In vitro studies have shown that the growth of rat pre-antral follicles and the levels of ovulated oocytes is stimulated by thyroid hormone. T3 alone is ineffective, but in combination with FSH, it enhances granulosa cell proliferation and inhibits granulosa cell apoptosis by the PI3K/Akt pathway (Jiang et al., 1999, 2000; Zhang et al., 2013). Hypothyroid rats showed similar amounts of corpora lutea, and slightly (although not statistically significant) lower ovulation rates compared with control rats. Hypothyroid rats have higher levels of estrogens, estrogen receptor B (ERβ) and cyp19A1 aromatase expression after ovulation compared with control rats, favouring survival of the corpus luteum (Hapon et al., 2010).
T3 is considered a biological amplifier of the stimulatory action of gonadotrophins on granulosa cell function (Maruo et al., 1991) and all data indicate that thyroid hormone levels seem to play a positive role in follicle development in vitro and are important during folliculogenesis and ovulation in vivo. Therefore, altered thyroid hormone levels may lead to cyclic irregularities and ovulation disturbances lowering the chance of a successful pregnancy.

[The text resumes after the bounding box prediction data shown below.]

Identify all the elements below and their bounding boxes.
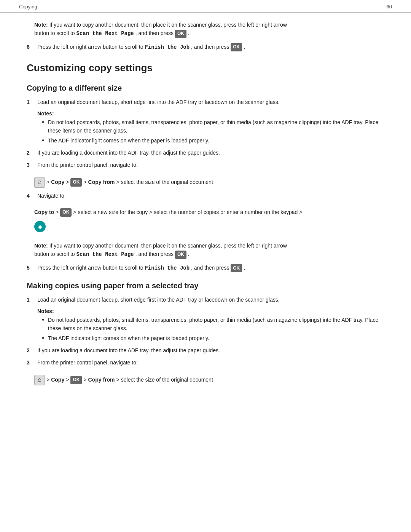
paper-tray-notes-list: • Do not load postcards, photos, small i… (37, 316, 384, 343)
copy-size-note2-period: . (188, 251, 190, 257)
nav3-arrow-3: > (83, 177, 86, 187)
paper-tray-notes-label: Notes: (37, 308, 384, 314)
copy-size-notes-label: Notes: (37, 110, 384, 117)
copy-size-step4: 4 Navigate to: (27, 192, 384, 200)
step-6-command: Finish the Job (145, 44, 190, 50)
intro-note-block: Note: If you want to copy another docume… (27, 21, 384, 38)
copy-size-step2-text: If you are loading a document into the A… (37, 149, 384, 157)
copy-size-step4-number: 4 (27, 192, 37, 200)
ok-button-intro: OK (175, 30, 186, 38)
copy-size-note-1: • Do not load postcards, photos, small i… (42, 118, 384, 135)
copy-size-step5-text: Press the left or right arrow button to … (37, 265, 143, 271)
pt-nav3-suffix: select the size of the original document (121, 375, 213, 385)
copy-size-step5-period: . (244, 265, 245, 271)
paper-tray-note-2-text: The ADF indicator light comes on when th… (48, 334, 209, 342)
copy-size-step5-content: Press the left or right arrow button to … (37, 264, 384, 272)
intro-period: . (188, 30, 190, 36)
bullet-dot-pt1: • (42, 316, 48, 324)
bullet-dot-2: • (42, 136, 48, 145)
copy-size-note-2-text: The ADF indicator light comes on when th… (48, 136, 209, 145)
ok-button-nav4: OK (60, 208, 72, 217)
copy-size-nav4-diamond: ◆ (34, 221, 46, 232)
nav3-arrow-4: > (116, 177, 119, 187)
pt-nav3-arrow-2: > (66, 375, 69, 385)
nav3-suffix: select the size of the original document (121, 177, 213, 187)
paper-tray-step3-number: 3 (27, 358, 37, 367)
paper-tray-step2-text: If you are loading a document into the A… (37, 346, 384, 355)
intro-note-label: Note: (34, 22, 48, 28)
copy-size-nav4-line1: Copy to > OK > select a new size for the… (34, 208, 302, 217)
paper-tray-step2: 2 If you are loading a document into the… (27, 346, 384, 355)
copy-size-note-2: • The ADF indicator light comes on when … (42, 136, 384, 145)
page-header: Copying 60 (0, 0, 411, 13)
step-6-suffix: , and then press (191, 44, 229, 50)
paper-tray-step2-number: 2 (27, 346, 37, 355)
copy-size-step1: 1 Load an original document faceup, shor… (27, 98, 384, 106)
ok-button-pt-nav3: OK (70, 376, 82, 384)
intro-note-text: If you want to copy another document, th… (49, 22, 287, 28)
paper-tray-nav3: ⌂ > Copy > OK > Copy from > select the s… (27, 371, 384, 389)
copy-size-note-1-text: Do not load postcards, photos, small ite… (48, 118, 384, 135)
bullet-dot-1: • (42, 118, 48, 127)
pt-nav3-copy-from-label: Copy from (88, 375, 115, 385)
nav3-copy-label: Copy (51, 177, 64, 187)
header-page-number: 60 (387, 4, 392, 10)
intro-note-line2-suffix: , and then press (135, 30, 174, 36)
copy-size-note2-line2-prefix: button to scroll to (34, 251, 75, 257)
ok-button-nav3: OK (70, 178, 82, 187)
section-copy-size-title: Copying to a different size (27, 84, 384, 93)
page: Copying 60 Note: If you want to copy ano… (0, 0, 411, 532)
copy-size-note2-line2-suffix: , and then press (135, 251, 174, 257)
home-icon-nav3-pt: ⌂ (34, 375, 45, 385)
nav4-arrow-1: > (56, 208, 59, 217)
step-6-text: Press the left or right arrow button to … (37, 44, 143, 50)
copy-size-note2-block: Note: If you want to copy another docume… (27, 241, 384, 259)
copy-size-notes-list: • Do not load postcards, photos, small i… (37, 118, 384, 145)
copy-size-step3-text: From the printer control panel, navigate… (37, 161, 384, 169)
nav3-copy-from-label: Copy from (88, 177, 115, 187)
copy-size-step2-number: 2 (27, 149, 37, 157)
paper-tray-step1-text: Load an original document faceup, short … (37, 296, 384, 304)
ok-button-step6: OK (231, 43, 242, 51)
paper-tray-note-2: • The ADF indicator light comes on when … (42, 334, 384, 343)
intro-note-line2-prefix: button to scroll to (34, 30, 75, 36)
copy-size-step5: 5 Press the left or right arrow button t… (27, 264, 384, 272)
pt-nav3-arrow-3: > (83, 375, 86, 385)
pt-nav3-arrow-1: > (46, 375, 49, 385)
page-content: Note: If you want to copy another docume… (0, 21, 411, 404)
ok-button-step5: OK (231, 264, 242, 272)
nav3-arrow-1: > (46, 177, 49, 187)
paper-tray-note-1: • Do not load postcards, photos, small i… (42, 316, 384, 333)
pt-nav3-arrow-4: > (116, 375, 119, 385)
nav4-copy-to-label: Copy to (34, 208, 54, 217)
pt-nav3-copy-label: Copy (51, 375, 64, 385)
step-6-period: . (244, 44, 245, 50)
copy-size-step1-number: 1 (27, 98, 37, 106)
copy-size-step5-suffix: , and then press (191, 265, 229, 271)
copy-size-step1-text: Load an original document faceup, short … (37, 98, 384, 106)
copy-size-nav4: Copy to > OK > select a new size for the… (27, 204, 384, 236)
nav3-arrow-2: > (66, 177, 69, 187)
intro-scan-next-page: Scan the Next Page (76, 30, 134, 37)
copy-size-note2-label: Note: (34, 243, 48, 249)
section-main-title: Customizing copy settings (27, 62, 384, 75)
paper-tray-step3-text: From the printer control panel, navigate… (37, 358, 384, 367)
ok-button-note2: OK (175, 251, 186, 259)
copy-size-note2-text: If you want to copy another document, th… (49, 243, 287, 249)
copy-size-step3-number: 3 (27, 161, 37, 169)
step-6-content: Press the left or right arrow button to … (37, 43, 384, 51)
copy-size-step3: 3 From the printer control panel, naviga… (27, 161, 384, 169)
copy-size-nav3: ⌂ > Copy > OK > Copy from > select the s… (27, 173, 384, 192)
copy-size-step2: 2 If you are loading a document into the… (27, 149, 384, 157)
bullet-dot-pt2: • (42, 334, 48, 343)
copy-size-step5-command: Finish the Job (145, 265, 190, 271)
nav4-arrow-2: > (73, 208, 76, 217)
step-6-number: 6 (27, 43, 37, 51)
paper-tray-step3: 3 From the printer control panel, naviga… (27, 358, 384, 367)
copy-size-notes: Notes: • Do not load postcards, photos, … (27, 110, 384, 145)
paper-tray-note-1-text: Do not load postcards, photos, small ite… (48, 316, 384, 333)
header-title: Copying (19, 4, 37, 10)
step-6-item: 6 Press the left or right arrow button t… (27, 43, 384, 51)
copy-size-step4-text: Navigate to: (37, 192, 384, 200)
nav4-suffix: select a new size for the copy > select … (78, 208, 302, 217)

In humans, increased expression of THRs was found during follicular growth (Wakim et al., 1995; Zhang et al., 1997). From the publically available RNA microarray studies within the NCBI Gene Expression Omnibus, it appears that thyroid hormone transporters and receptors are expressed—at least to some level—in the ovary (Supplementary data, Fig. S1).
TPO-Ab TPO-Ab were measurable in all samples of follicular fluid obtained from women with thyroid autoimmunity, while they were absent in women without thyroid autoimmunity (Monteleone et al., 2011). The relevance of this observation remains to be elucidated, because it only demonstrates that plasma TPO-Ab can enter follicular fluid. It can however be speculated that thyroid autoantibodies cause a cytotoxic reaction in the follicle fluid leading to damage to the oocyte, which may decrease its quality and development potential. In women with unexplained subfertility and thyroid autoantibodies (TPO-Ab and/or Tg-Ab), the number of oocytes retrieved after ovarian hyperstimulation was not statistically different compared with women without thyroid autoantibodies (Geva et al., 1996; Kilic and Tasdemir, 2008).
In conclusion, thyroid hormone disorders are associated with disturbed folliculogenesis. This is supported by the fact that thyroid hormone transporters and receptors are expressed in the ovary. T3 in combination with FSH enhances granulosa cell proliferation and inhibits granulosa cell apoptosis by the PI3K/Akt pathway. Therefore, altered thyroid hormone levels may lead to cyclic irregularities and ovulation disturbances, thereby lowering the chance of a successful pregnancy.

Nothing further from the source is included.